# ASSIGNMENT
A picture-free, exact transcript of the entries below is required.

# SUPPLIED ENTRIES
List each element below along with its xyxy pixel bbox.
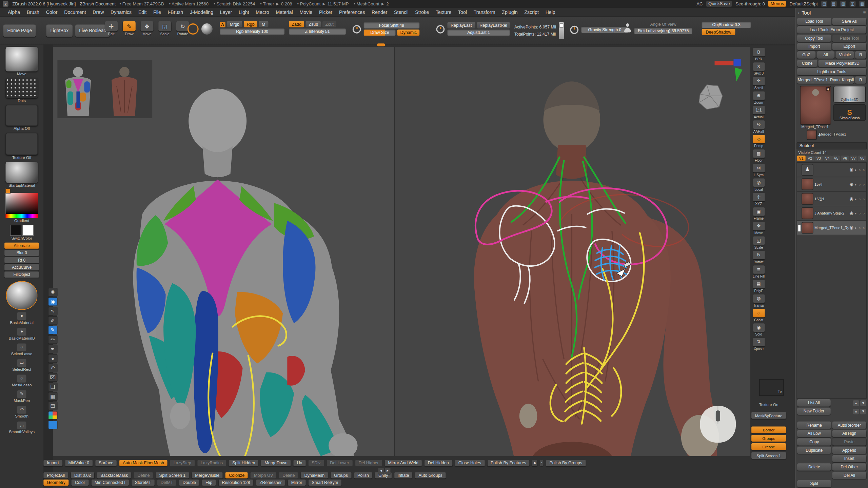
menu-item[interactable]: Dynamics <box>107 9 135 15</box>
subtool-row-icons[interactable]: ● ○ ○ <box>854 183 865 186</box>
draw-pointer-icon[interactable] <box>188 23 199 35</box>
draw-size-slider[interactable]: Draw Size 108.20541 <box>364 29 396 36</box>
bottom-bar-button[interactable]: Polish By Features <box>487 460 530 466</box>
simplebrush-tool[interactable]: S SimpleBrush <box>833 104 866 121</box>
bottom-bar-button[interactable]: LazyRadius <box>197 460 226 466</box>
right-shelf-button[interactable]: ◱ Scale <box>751 237 766 250</box>
visibility-eye-icon[interactable]: ◉ <box>849 211 853 216</box>
right-shelf-button[interactable]: ⋈ L.Sym <box>751 164 766 178</box>
quick-tool-icon[interactable]: ● <box>48 354 57 363</box>
subtool-tab[interactable]: V4 <box>823 156 831 161</box>
menu-item[interactable]: Edit <box>135 9 150 15</box>
menu-item[interactable]: Color <box>43 9 61 15</box>
import-button[interactable]: Import <box>797 43 831 50</box>
bottom-bar-button[interactable]: ◆ <box>532 460 537 466</box>
current-tool-thumbnail[interactable] <box>5 47 38 71</box>
zadd-button[interactable]: Zadd <box>289 21 304 27</box>
bottom-bar-button[interactable]: Delete <box>279 472 298 479</box>
focal-dial-icon[interactable] <box>353 25 361 33</box>
titlebar-icon[interactable]: ▦ <box>831 1 837 6</box>
subtool-tab[interactable]: V2 <box>806 156 814 161</box>
bottom-bar-button[interactable]: ZRemesher <box>256 480 285 486</box>
menu-item[interactable]: Transform <box>470 9 499 15</box>
subtool-tab[interactable]: V5 <box>832 156 840 161</box>
bottom-bar-button[interactable]: Double <box>179 480 199 486</box>
subtool-action-button[interactable]: All Low <box>797 430 831 437</box>
save-as-button[interactable]: Save As <box>832 18 866 25</box>
subtool-item[interactable]: 15장 ◉ ● ○ ○ <box>797 177 866 192</box>
new-folder-button[interactable]: New Folder <box>797 408 831 415</box>
menu-item[interactable]: Brush <box>23 9 43 15</box>
menu-item[interactable]: Light <box>235 9 252 15</box>
move-up-icon[interactable]: ▲ <box>853 400 859 405</box>
bottom-bar-button[interactable]: Colorize <box>225 472 248 479</box>
subtool-tab[interactable]: V8 <box>858 156 866 161</box>
adjust-last-slider[interactable]: AdjustLast 1 <box>447 29 510 36</box>
replay-dial-icon[interactable] <box>436 25 445 33</box>
goz-all-button[interactable]: All <box>816 51 835 58</box>
rgb-intensity-slider[interactable]: Rgb Intensity 100 <box>220 28 284 35</box>
bottom-bar-button[interactable]: Smart ReSym <box>308 480 341 486</box>
alternate-button[interactable]: Alternate <box>4 243 39 249</box>
subtool-action-button[interactable]: Del Other <box>832 463 866 470</box>
visibility-eye-icon[interactable]: ◉ <box>849 182 853 187</box>
color-picker-main[interactable] <box>5 193 38 214</box>
subtool-action-button[interactable]: Copy <box>797 438 831 445</box>
quick-tool-icon[interactable]: ✐ <box>48 316 57 325</box>
document-canvas[interactable] <box>53 47 750 456</box>
right-shelf-button[interactable]: ✛ Scroll <box>751 77 766 91</box>
quick-tool-icon[interactable]: ◉ <box>48 297 57 306</box>
main-color-swatch[interactable] <box>10 225 21 236</box>
border-button[interactable]: Border <box>751 427 786 433</box>
goz-button[interactable]: GoZ <box>797 51 815 58</box>
load-tools-from-project-button[interactable]: Load Tools From Project <box>797 26 866 33</box>
right-shelf-button[interactable]: ⇅ Xpose <box>751 338 766 352</box>
clone-button[interactable]: Clone <box>797 60 817 67</box>
bottom-bar-button[interactable]: Polish <box>354 472 372 479</box>
bottom-bar-button[interactable]: Morph UV <box>251 472 276 479</box>
menu-item[interactable]: Draw <box>89 9 107 15</box>
bottom-bar-button[interactable]: Split Hidden <box>229 460 258 466</box>
goz-visible-button[interactable]: Visible <box>836 51 854 58</box>
menu-item[interactable]: I-Brush <box>164 9 186 15</box>
blur-slider[interactable]: Blur 0 <box>4 250 39 256</box>
menu-item[interactable]: Material <box>273 9 296 15</box>
subtool-row-icons[interactable]: ● ○ ○ <box>854 211 865 215</box>
right-shelf-button[interactable]: 3 SPix 3 <box>751 62 766 76</box>
gravity-dial-icon[interactable] <box>570 26 578 34</box>
zcut-button[interactable]: Zcut <box>322 21 336 27</box>
alpha-thumbnail[interactable] <box>5 105 38 126</box>
goz-r-button[interactable]: R <box>855 51 866 58</box>
quick-tool-icon[interactable]: ✒ <box>48 345 57 353</box>
subtool-tab[interactable]: V1 <box>797 156 805 161</box>
bottom-bar-button[interactable]: Auto Groups <box>415 472 446 479</box>
menu-item[interactable]: Stencil <box>391 9 412 15</box>
lightbox-tools-button[interactable]: Lightbox►Tools <box>797 68 866 75</box>
subtool-tab[interactable]: V6 <box>841 156 849 161</box>
menus-button[interactable]: Menus <box>768 1 786 6</box>
bottom-bar-button[interactable]: SDiv <box>308 460 324 466</box>
split-screen-button[interactable]: Split Screen 1 <box>751 452 786 459</box>
bottom-bar-button[interactable]: DynaMesh <box>301 472 328 479</box>
hue-strip[interactable] <box>5 214 38 218</box>
mode-button[interactable]: ✥ Move <box>139 21 154 36</box>
bottom-bar-button[interactable]: MergeVisible <box>192 472 223 479</box>
palette-item[interactable]: ◌ MaskLasso <box>12 375 32 389</box>
bottom-bar-button[interactable]: Polish By Groups <box>546 460 586 466</box>
z-intensity-slider[interactable]: Z Intensity 51 <box>289 28 346 35</box>
recent-tool-thumbnail[interactable] <box>807 130 817 140</box>
menu-item[interactable]: J-Modeling <box>186 9 217 15</box>
bottom-bar-button[interactable]: Geometry <box>43 480 69 486</box>
groups-button[interactable]: Groups <box>751 435 786 442</box>
focal-shift-slider[interactable]: Focal Shift 48 <box>364 22 420 28</box>
menu-item[interactable]: Alpha <box>4 9 23 15</box>
right-shelf-button[interactable]: ▣ Frame <box>751 207 766 221</box>
palette-item[interactable]: ◠ Smooth <box>15 406 28 421</box>
menu-item[interactable]: Layer <box>217 9 235 15</box>
menu-item[interactable]: Macro <box>252 9 272 15</box>
current-material-ball[interactable] <box>6 281 37 310</box>
menu-item[interactable]: Texture <box>432 9 455 15</box>
brush-preview-icon[interactable] <box>201 23 213 35</box>
quick-tool-icon[interactable]: ↶ <box>48 364 57 372</box>
quick-tool-icon[interactable] <box>48 421 57 429</box>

# ANSWER AREA
List each element below along with its xyxy pixel bbox.
menu-item[interactable]: Dynamics <box>107 9 135 15</box>
subtool-row-icons[interactable]: ● ○ ○ <box>854 183 865 186</box>
draw-pointer-icon[interactable] <box>188 23 199 35</box>
draw-size-slider[interactable]: Draw Size 108.20541 <box>364 29 396 36</box>
bottom-bar-button[interactable]: Polish By Features <box>487 460 530 466</box>
simplebrush-tool[interactable]: S SimpleBrush <box>833 104 866 121</box>
bottom-bar-button[interactable]: LazyRadius <box>197 460 226 466</box>
right-shelf-button[interactable]: ◱ Scale <box>751 237 766 250</box>
visibility-eye-icon[interactable]: ◉ <box>849 211 853 216</box>
right-shelf-button[interactable]: ⋈ L.Sym <box>751 164 766 178</box>
quick-tool-icon[interactable]: ● <box>48 354 57 363</box>
subtool-tab[interactable]: V4 <box>823 156 831 161</box>
menu-item[interactable]: Edit <box>135 9 150 15</box>
menu-item[interactable]: Color <box>43 9 61 15</box>
import-button[interactable]: Import <box>797 43 831 50</box>
bottom-bar-button[interactable]: ◆ <box>532 460 537 466</box>
current-tool-thumbnail[interactable] <box>5 47 38 71</box>
zadd-button[interactable]: Zadd <box>289 21 304 27</box>
bottom-bar-button[interactable]: Delete <box>279 472 298 479</box>
focal-dial-icon[interactable] <box>353 25 361 33</box>
titlebar-icon[interactable]: ▦ <box>831 1 837 6</box>
subtool-tab[interactable]: V2 <box>806 156 814 161</box>
bottom-bar-button[interactable]: ZRemesher <box>256 480 285 486</box>
menu-item[interactable]: Transform <box>470 9 499 15</box>
subtool-tab[interactable]: V5 <box>832 156 840 161</box>
bottom-bar-button[interactable]: Double <box>179 480 199 486</box>
subtool-action-button[interactable]: All Low <box>797 430 831 437</box>
save-as-button[interactable]: Save As <box>832 18 866 25</box>
subtool-item[interactable]: 15장 ◉ ● ○ ○ <box>797 177 866 192</box>
new-folder-button[interactable]: New Folder <box>797 408 831 415</box>
menu-item[interactable]: Brush <box>23 9 43 15</box>
menu-item[interactable]: Light <box>235 9 252 15</box>
move-up-icon[interactable]: ▲ <box>853 400 859 405</box>
bottom-bar-button[interactable]: Colorize <box>225 472 248 479</box>
subtool-tab[interactable]: V8 <box>858 156 866 161</box>
adjust-last-slider[interactable]: AdjustLast 1 <box>447 29 510 36</box>
replay-dial-icon[interactable] <box>436 25 445 33</box>
goz-all-button[interactable]: All <box>816 51 835 58</box>
rgb-intensity-slider[interactable]: Rgb Intensity 100 <box>220 28 284 35</box>
bottom-bar-button[interactable]: Smart ReSym <box>308 480 341 486</box>
alternate-button[interactable]: Alternate <box>4 243 39 249</box>
subtool-action-button[interactable]: Del Other <box>832 463 866 470</box>
visibility-eye-icon[interactable]: ◉ <box>849 182 853 187</box>
color-picker-main[interactable] <box>5 193 38 214</box>
subtool-action-button[interactable]: Copy <box>797 438 831 445</box>
quick-tool-icon[interactable]: ✐ <box>48 316 57 325</box>
document-canvas[interactable] <box>53 47 750 456</box>
right-shelf-button[interactable]: ✛ Scroll <box>751 77 766 91</box>
quick-tool-icon[interactable]: ◉ <box>48 297 57 306</box>
main-color-swatch[interactable] <box>10 225 21 236</box>
border-button[interactable]: Border <box>751 427 786 433</box>
goz-button[interactable]: GoZ <box>797 51 815 58</box>
load-tools-from-project-button[interactable]: Load Tools From Project <box>797 26 866 33</box>
right-shelf-button[interactable]: ⇅ Xpose <box>751 338 766 352</box>
clone-button[interactable]: Clone <box>797 60 817 67</box>
bottom-bar-button[interactable]: Polish <box>354 472 372 479</box>
bottom-bar-button[interactable]: Morph UV <box>251 472 276 479</box>
menu-item[interactable]: Draw <box>89 9 107 15</box>
bottom-bar-button[interactable]: Split Hidden <box>229 460 258 466</box>
goz-visible-button[interactable]: Visible <box>836 51 854 58</box>
menu-item[interactable]: I-Brush <box>164 9 186 15</box>
blur-slider[interactable]: Blur 0 <box>4 250 39 256</box>
menu-item[interactable]: Material <box>273 9 296 15</box>
subtool-row-icons[interactable]: ● ○ ○ <box>854 211 865 215</box>
right-shelf-button[interactable]: 3 SPix 3 <box>751 62 766 76</box>
gravity-dial-icon[interactable] <box>570 26 578 34</box>
zcut-button[interactable]: Zcut <box>322 21 336 27</box>
alpha-thumbnail[interactable] <box>5 105 38 126</box>
goz-r-button[interactable]: R <box>855 51 866 58</box>
quick-tool-icon[interactable]: ✒ <box>48 345 57 353</box>
subtool-tab[interactable]: V1 <box>797 156 805 161</box>
bottom-bar-button[interactable]: Auto Groups <box>415 472 446 479</box>
menu-item[interactable]: Stencil <box>391 9 412 15</box>
lightbox-tools-button[interactable]: Lightbox►Tools <box>797 68 866 75</box>
subtool-tab[interactable]: V6 <box>841 156 849 161</box>
menus-button[interactable]: Menus <box>768 1 786 6</box>
bottom-bar-button[interactable]: SDiv <box>308 460 324 466</box>
split-screen-button[interactable]: Split Screen 1 <box>751 452 786 459</box>
bottom-bar-button[interactable]: DynaMesh <box>301 472 328 479</box>
hue-strip[interactable] <box>5 214 38 218</box>
mode-button[interactable]: ✥ Move <box>139 21 154 36</box>
bottom-bar-button[interactable]: MergeVisible <box>192 472 223 479</box>
palette-item[interactable]: ◌ MaskLasso <box>12 375 32 389</box>
bottom-bar-button[interactable]: Polish By Groups <box>546 460 586 466</box>
z-intensity-slider[interactable]: Z Intensity 51 <box>289 28 346 35</box>
recent-tool-thumbnail[interactable] <box>807 130 817 140</box>
menu-item[interactable]: J-Modeling <box>186 9 217 15</box>
bottom-bar-button[interactable]: Geometry <box>43 480 69 486</box>
groups-button[interactable]: Groups <box>751 435 786 442</box>
focal-shift-slider[interactable]: Focal Shift 48 <box>364 22 420 28</box>
menu-item[interactable]: Alpha <box>4 9 23 15</box>
right-shelf-button[interactable]: ▣ Frame <box>751 207 766 221</box>
palette-item[interactable]: ◠ Smooth <box>15 406 28 421</box>
menu-item[interactable]: Layer <box>217 9 235 15</box>
menu-item[interactable]: Macro <box>252 9 272 15</box>
current-material-ball[interactable] <box>6 281 37 310</box>
menu-item[interactable]: Texture <box>432 9 455 15</box>
brush-preview-icon[interactable] <box>201 23 213 35</box>
quick-tool-icon[interactable]: ↶ <box>48 364 57 372</box>
quick-tool-icon[interactable] <box>48 421 57 429</box>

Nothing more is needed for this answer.